What is a One Person Company (OPC)
Companies Act, 2013 introduced the concept of One Person Company in India to promote self-employment and to motivate individuals who are capable of starting a business of their own. The need for two directors in a private limited company is eliminated which aids the entrepreneurs to have total control over their entity, and also enjoying limited liability. A nominee is required to be mentioned in the Memorandum & Articles of Association, who will take over the responsibility of the company in case the original member is dead or incapable by any cause.

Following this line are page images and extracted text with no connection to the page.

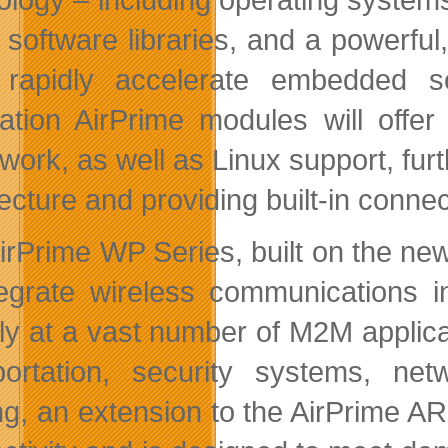
f software libraries, and a powerf
 rapidly accelerate embedded s
ation AirPrime modules will offer
work, as well as Linux support, fur
tecture and providing built-in conne
irPrime WP Series, built on the new 
tegrate wireless communications in
ly at a vast number of M2M applica
portation, security systems, ne
ing, an extension to the AirPrime AR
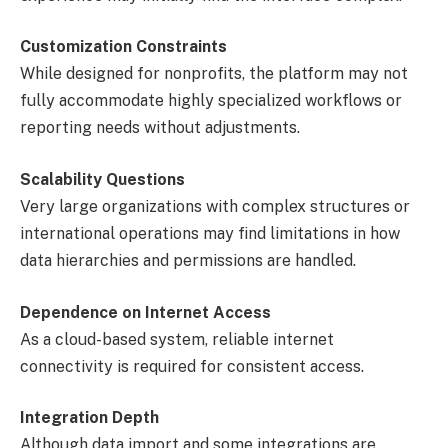
Customization Constraints
While designed for nonprofits, the platform may not
fully accommodate highly specialized workflows or
reporting needs without adjustments.
Scalability Questions
Very large organizations with complex structures or
international operations may find limitations in how
data hierarchies and permissions are handled.
Dependence on Internet Access
As a cloud-based system, reliable internet
connectivity is required for consistent access.
Integration Depth
Although data import and some integrations are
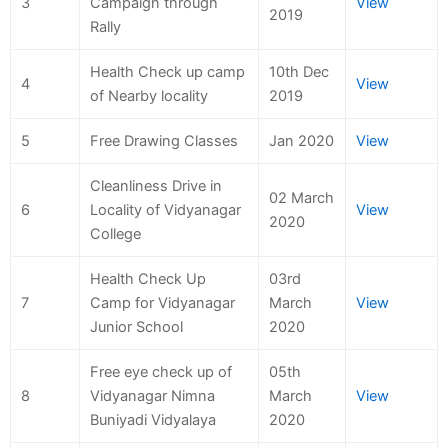
3
Campaign through
View
2019
Rally
Health Check up camp
10th Dec
4
View
of Nearby locality
2019
5
Free Drawing Classes
Jan 2020
View
Cleanliness Drive in
02 March
6
Locality of Vidyanagar
View
2020
College
Health Check Up
03rd
7
Camp for Vidyanagar
March
View
Junior School
2020
Free eye check up of
05th
8
Vidyanagar Nimna
March
View
Buniyadi Vidyalaya
2020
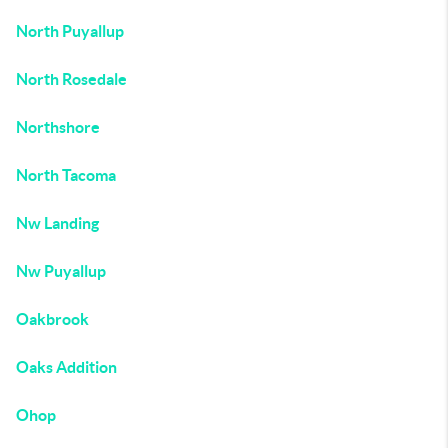
North Puyallup
North Rosedale
Northshore
North Tacoma
Nw Landing
Nw Puyallup
Oakbrook
Oaks Addition
Ohop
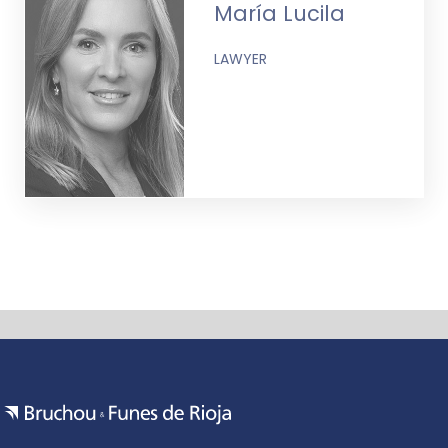
María Lucila
LAWYER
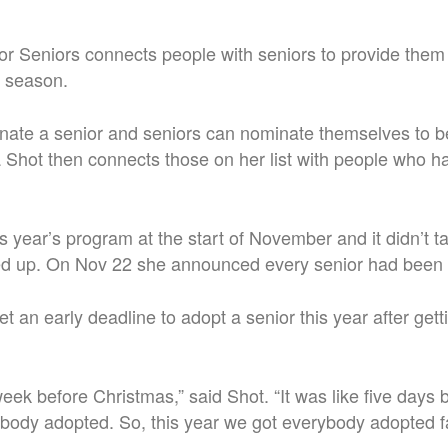
r Seniors connects people with seniors to provide them w
e season.
te a senior and seniors can nominate themselves to be 
Shot then connects those on her list with people who h
s year’s program at the start of November and it didn’t t
ed up. On Nov 22 she announced every senior had been
t an early deadline to adopt a senior this year after get
eek before Christmas,” said Shot. “It was like five days
ybody adopted. So, this year we got everybody adopted fa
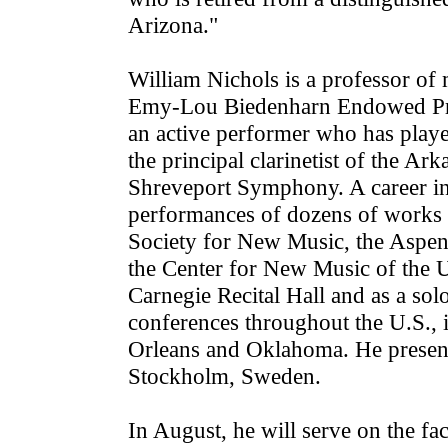
Arizona."
William Nichols is a professor of 
Emy-Lou Biedenharn Endowed Prof
an active performer who has playe
the principal clarinetist of the 
Shreveport Symphony. A career in
performances of dozens of works 
Society for New Music, the Aspe
the Center for New Music of the U
Carnegie Recital Hall and as a so
conferences throughout the U.S., 
Orleans and Oklahoma. He presente
Stockholm, Sweden.
In August, he will serve on the fac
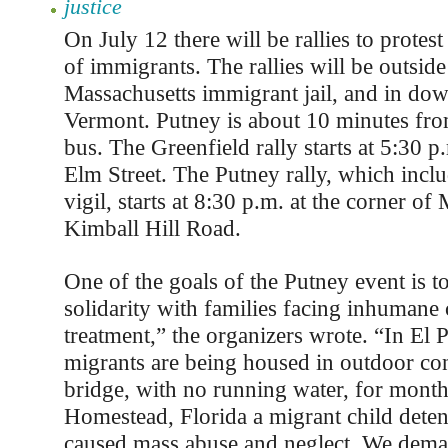
justice
On July 12 there will be rallies to protes
of immigrants. The rallies will be outside
Massachusetts immigrant jail, and in do
Vermont. Putney is about 10 minutes fro
bus. The Greenfield rally starts at 5:30 p
Elm Street. The Putney rally, which inclu
vigil, starts at 8:30 p.m. at the corner of
Kimball Hill Road.
One of the goals of the Putney event is to
solidarity with families facing inhumane
treatment,” the organizers wrote. “In El 
migrants are being housed in outdoor con
bridge, with no running water, for months
Homestead, Florida a migrant child detent
caused mass abuse and neglect. We dema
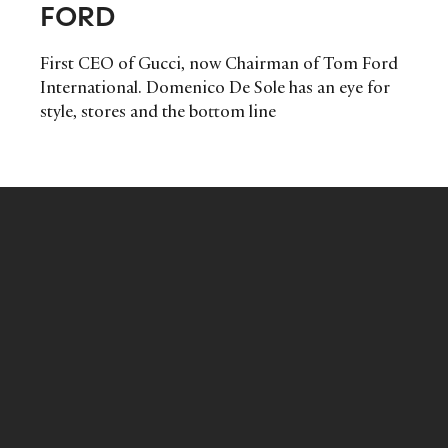
FORD
First CEO of Gucci, now Chairman of Tom Ford
International. Domenico De Sole has an eye for
style, stores and the bottom line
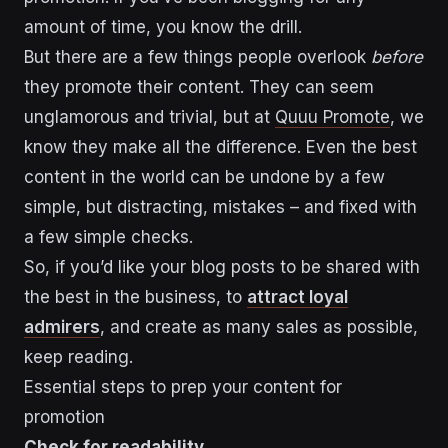
amount of time, you know the drill.
But there are a few things people overlook
before
they promote their content. They can seem
unglamorous and trivial, but at
Quuu Promote
, we
know they make all the difference. Even the best
content in the world can be undone by a few
simple, but distracting, mistakes – and fixed with
a few simple checks.
So, if you’d like your blog posts to be shared with
the best in the business, to
attract loyal
admirers
, and create as many sales as possible,
keep reading.
Essential steps to prep your content for
promotion
Check for readability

- The person applying for OPC Registration should be a natural citizen and national of India not involved either as a member or nominee of any other such concern
- To start an OPC minimum authorized capital of Rs 1 lakh can be used while there is no specified minimum amount for paid-up capital
- The maximum paid-up share capital cannot exceed Rs 50,000 and an average 3-year turnover cannot exceed Rs 2 crore. If so happens, the OPC must be converted into a private limited company
Process of Incorporation
SPICe Form can be used to apply for One Person Company Registration. The procedure involves the following steps:
- Obtain Digital Signature of Directors and subscribers
- Apply for DIN in Form DIR-3 with the prescribed documents
- After the DIN application, Form INC-1 with ROC for name application where you can apply for a maximum of 6 names as per the preference, out of which one would be allocated.
- After approval of the name following form is to be filed with prescribed documents:
- SPICE Form 32
- SPICE Form 33 (e MOA)
- SPICE Form 34 (e AOA)
- With the approval of the ROC, the Certificate of Incorporation under Form No.INC-11 is to be issued by the Registrar of the Companies (ROC).

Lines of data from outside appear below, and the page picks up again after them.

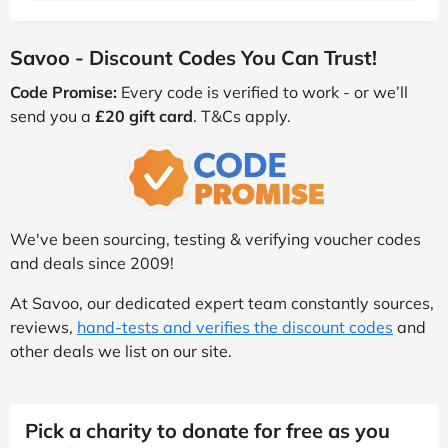
Savoo - Discount Codes You Can Trust!
Code Promise:
Every code is verified to work - or we’ll
send you a
£20 gift card
. T&Cs apply.
We've been sourcing, testing & verifying voucher codes
and deals since 2009!
At Savoo, our dedicated expert team constantly sources,
reviews,
hand-tests and verifies the discount codes
and
other deals we list on our site.
Pick a charity to donate for free as you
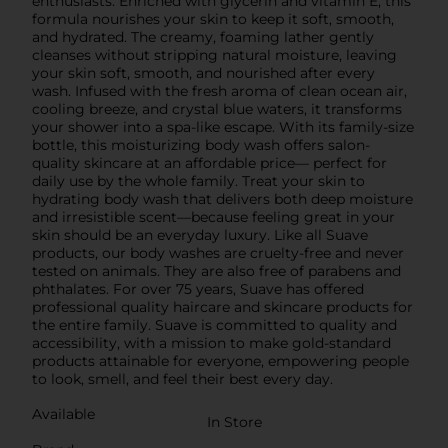
enthusiasts. Enriched with glycerin and vitamin E, this
formula nourishes your skin to keep it soft, smooth,
and hydrated. The creamy, foaming lather gently
cleanses without stripping natural moisture, leaving
your skin soft, smooth, and nourished after every
wash. Infused with the fresh aroma of clean ocean air,
cooling breeze, and crystal blue waters, it transforms
your shower into a spa-like escape. With its family-size
bottle, this moisturizing body wash offers salon-
quality skincare at an affordable price— perfect for
daily use by the whole family. Treat your skin to
hydrating body wash that delivers both deep moisture
and irresistible scent—because feeling great in your
skin should be an everyday luxury. Like all Suave
products, our body washes are cruelty-free and never
tested on animals. They are also free of parabens and
phthalates. For over 75 years, Suave has offered
professional quality haircare and skincare products for
the entire family. Suave is committed to quality and
accessibility, with a mission to make gold-standard
products attainable for everyone, empowering people
to look, smell, and feel their best every day.
Available
In Store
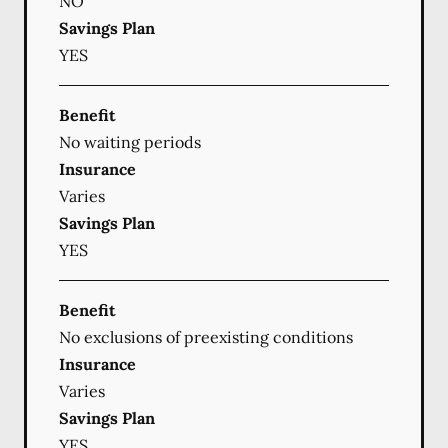
NO
Savings Plan
YES
Benefit
No waiting periods
Insurance
Varies
Savings Plan
YES
Benefit
No exclusions of preexisting conditions
Insurance
Varies
Savings Plan
YES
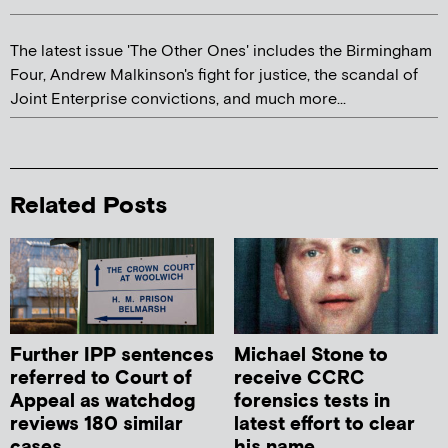
The latest issue 'The Other Ones' includes the Birmingham
Four, Andrew Malkinson's fight for justice, the scandal of
Joint Enterprise convictions, and much more...
Related Posts
Further IPP sentences
Michael Stone to
referred to Court of
receive CCRC
Appeal as watchdog
forensics tests in
reviews 180 similar
latest effort to clear
cases
his name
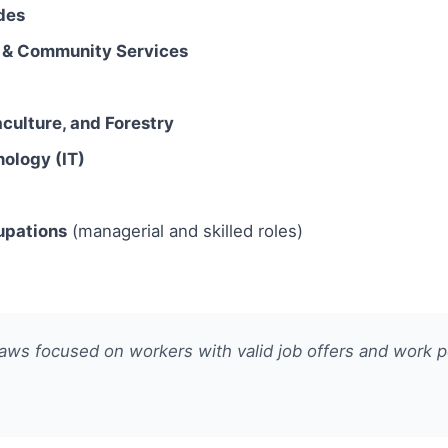
des
l & Community Services
culture, and Forestry
nology (IT)
upations
(managerial and skilled roles)
ws focused on workers with valid job offers and work pe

Advantages of One Person Company
OPC registration is an appealing option for any new businessman because the financial liability of a shareholder of any privately owned business is limited to the amount of investment made in the company by him/her.

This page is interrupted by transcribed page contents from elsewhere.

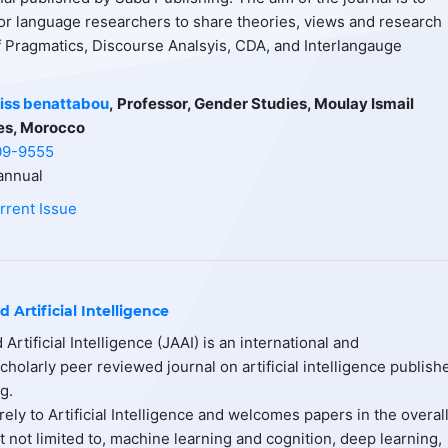
or language researchers to share theories, views and research
of Pragmatics, Discourse Analsyis, CDA, and Interlangauge
iss benattabou
,
Professor, Gender Studies, Moulay Ismail
es, Morocco
09-9555
nnual
rrent Issue
d Artificial Intelligence
 Artificial Intelligence (JAAI) is an international and
scholarly peer reviewed journal on artificial intelligence publish
g.
ely to Artificial Intelligence and welcomes papers in the overal
ut not limited to, machine learning and cognition, deep learning,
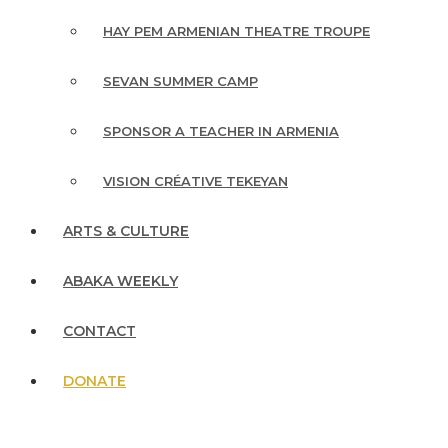
HAY PEM ARMENIAN THEATRE TROUPE
SEVAN SUMMER CAMP
SPONSOR A TEACHER IN ARMENIA
VISION CRÉATIVE TEKEYAN
ARTS & CULTURE
ABAKA WEEKLY
CONTACT
DONATE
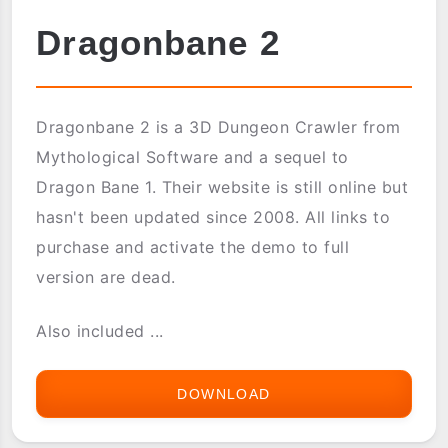
Dragonbane 2
Dragonbane 2 is a 3D Dungeon Crawler from
Mythological Software and a sequel to
Dragon Bane 1. Their website is still online but
hasn't been updated since 2008. All links to
purchase and activate the demo to full
version are dead.
Also included ...
DOWNLOAD
DRAGONBANE
2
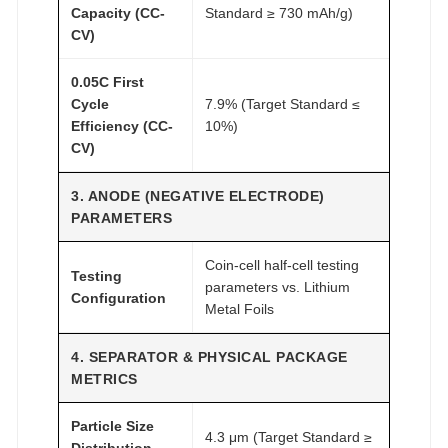
Capacity (CC-
Standard ≥ 730 mAh/g)
CV)
0.05C First
Cycle
7.9% (Target Standard ≤
Efficiency (CC-
10%)
CV)
3. ANODE (NEGATIVE ELECTRODE)
PARAMETERS
Coin-cell half-cell testing
Testing
parameters vs. Lithium
Configuration
Metal Foils
4. SEPARATOR & PHYSICAL PACKAGE
METRICS
Particle Size
4.3 μm (Target Standard ≥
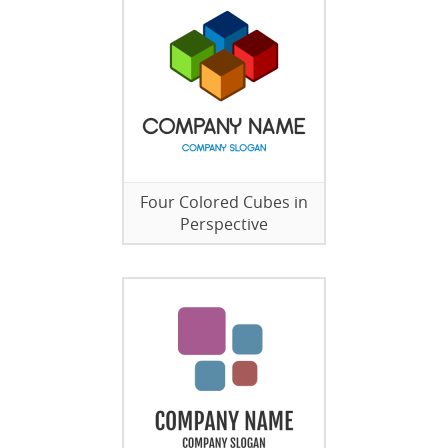
Four Colored Cubes in
Perspective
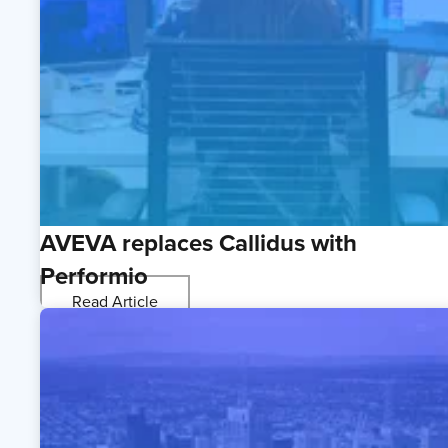
AVEVA replaces Callidus with
Performio
Read Article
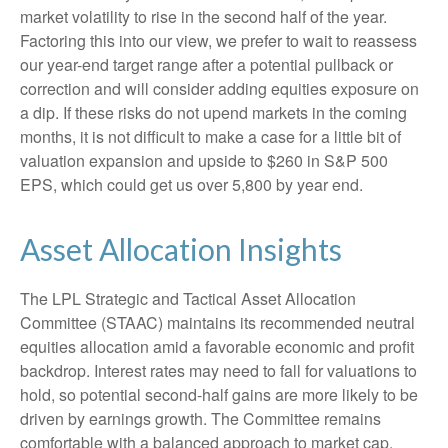
market volatility to rise in the second half of the year.
Factoring this into our view, we prefer to wait to reassess
our year-end target range after a potential pullback or
correction and will consider adding equities exposure on
a dip. If these risks do not upend markets in the coming
months, it is not difficult to make a case for a little bit of
valuation expansion and upside to $260 in S&P 500
EPS, which could get us over 5,800 by year end.
Asset Allocation Insights
The LPL Strategic and Tactical Asset Allocation
Committee (STAAC) maintains its recommended neutral
equities allocation amid a favorable economic and profit
backdrop. Interest rates may need to fall for valuations to
hold, so potential second-half gains are more likely to be
driven by earnings growth. The Committee remains
comfortable with a balanced approach to market cap.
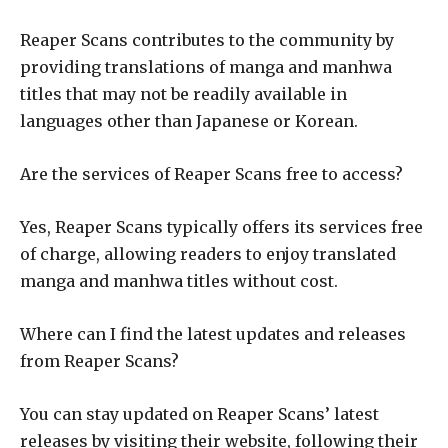
Reaper Scans contributes to the community by
providing translations of manga and manhwa
titles that may not be readily available in
languages other than Japanese or Korean.
Are the services of Reaper Scans free to access?
Yes, Reaper Scans typically offers its services free
of charge, allowing readers to enjoy translated
manga and manhwa titles without cost.
Where can I find the latest updates and releases
from Reaper Scans?
You can stay updated on Reaper Scans’ latest
releases by visiting their website, following their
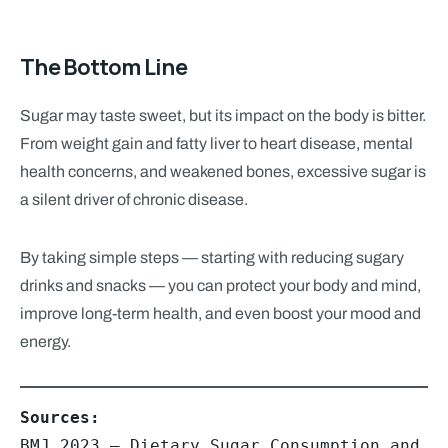
The Bottom Line
Sugar may taste sweet, but its impact on the body is bitter.
From weight gain and fatty liver to heart disease, mental
health concerns, and weakened bones, excessive sugar is
a silent driver of chronic disease.
By taking simple steps — starting with reducing sugary
drinks and snacks — you can protect your body and mind,
improve long-term health, and even boost your mood and
energy.
BMJ 2023 – Dietary Sugar Consumption and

It is convenient for the owner to approach other financial institutions other than banks because Banking and Financial Institutions give preference to companies over proprietary firms.
Nominee gets control over the company if the original owner is not able to discharge his duties due to death and any other eventuality. Therefore, the investment won’t be wasted.
One can experience complete authority over decision-making and implementation while the firm has been incorporated as a company.
Compliance comparatively lesser than Private Limited Company and there is no requirement for the Annual General Meeting, as the sole director can simply add the resolution in a minute book and sign it.
Compliances of a One Person Company
- Income Tax and Annual Return: Income tax filing an annual return filing must be completed by all One Person Company before 30th September of each financial year.
- GST Filing: Under the GST regime proposed to be rolled out in 2017, one person companies having GST registration would be required to file monthly, quarterly and annual GST returns.
- TDS Filing: Quarterly TDS returns must be filed by one person companies that have TAN and are required to deduct tax at source as per TDS rules.
- ESI Return: ESI return must be filed by all one-person companies having ESI registration. ESI registration is required once the one person company employs over 10 employees.
It takes approximately 5 to 8 working days to incorporate a One Person Company and it will depend on the submission of relevant documents and the speed of Government Approvals. To ensure the speedy process of incorporation it is recommended to choose a unique name for your Company and ensure you have all the required documents are provided before starting the incorporation process.